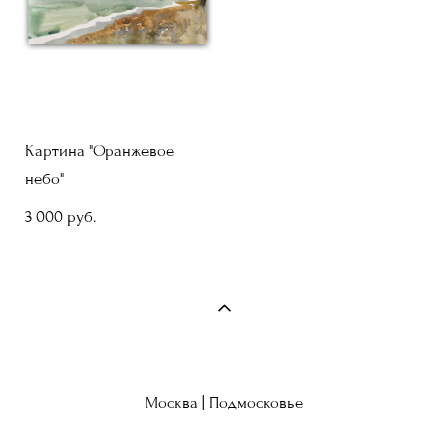
Картина "Оранжевое
небо"
3 000 pуб.
Москва | Подмосковье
****
PROBLEM DETAILS: Could you copy the listing exactly, leaving out any pictures?

RESPONSE FOR THIS EXERCISE:
Картина "Оранжевое
небо"
3 000 pуб.
Москва | Подмосковье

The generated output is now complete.